31 August 2025 - Over the past six months, we have begun transforming agri-food by-products—such as banana peels, broccoli stems, orange peels and pulp, and non-compliant peas—into sustainable materials and ingredients.
👩🔬 Key Results So Far:
💡 Bio-aerogels from fruit and vegetable waste: Lightweight and highly porous materials with strong potential for active packaging and other circular economy applications.
💡 Bacterial cellulose aerogels derived from citrus by-products: Produced from pulp and peel residues generated during juice processing.
💡 Mineralized powder enriched with hydroxyapatite from non-compliant peas: Promising filters with potential for use in sunscreens.
💡 Extracts rich in pigments and bioactive compounds: Suitable for use in food and beverages, to enhance product nutritional profile and preservation.
💡Preliminary evaluation of feasibility of the proposed processes, with focus on consumer acceptance of new food flours derived from pea waste.

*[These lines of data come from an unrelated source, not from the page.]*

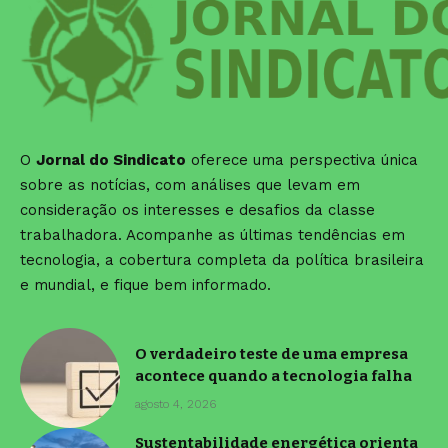
O
Jornal do Sindicato
oferece uma perspectiva única
sobre as notícias, com análises que levam em
consideração os interesses e desafios da classe
trabalhadora. Acompanhe as últimas tendências em
tecnologia, a cobertura completa da política brasileira
e mundial, e fique bem informado.
O verdadeiro teste de uma empresa
acontece quando a tecnologia falha
agosto 4, 2026
Sustentabilidade energética orienta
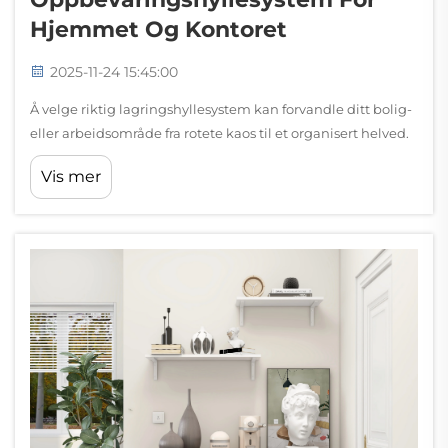
Hjemmet Og Kontoret
2025-11-24 15:45:00
Å velge riktig lagringshyllesystem kan forvandle ditt bolig-
eller arbeidsområde fra rotete kaos til et organisert helved.
Enten du kæmper med begrenset plass i et hjemmekontor
Vis mer
eller prøver å maksimere lagring i et kommersielt miljø,
kan det rette valget gjøre stor forskjell...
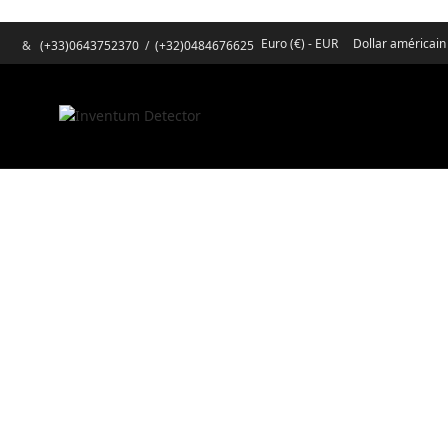
Euro (€) - EUR
Dollar américain
&
(+33)0643752370
/
(+32)0484676625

We have successfully achieved a key project goal with the development of porous, colourless, and tasteless powders derived from overmature strawberries.
These innovative powders are designed to be incorporated into chocolate spreads, where they help improve texture and functionality while enabling reduced saturated fat formulations, without altering flavour or appearance.
This result demonstrates how fruit by-products that would otherwise be wasted can be transformed into high-value, functional ingredients for healthier and more sustainable food products.
The achievement marks an important step forward in combining food waste valorisation, product innovation, and nutritional improvement.
Don't believe it? Have a look at this paper: https://doi.org/10.1016/j.foodres.2025.116683
The UNITED project has officially started! The kick-off meeting of the project took place in hybrid mode on Friday 21st March, bringing together three leading research units to develop innovative and feasible intergated solutions for the valorization of fruit pomace and pea residues.
During the meeting, the official logo was also presented and approved by the project partners.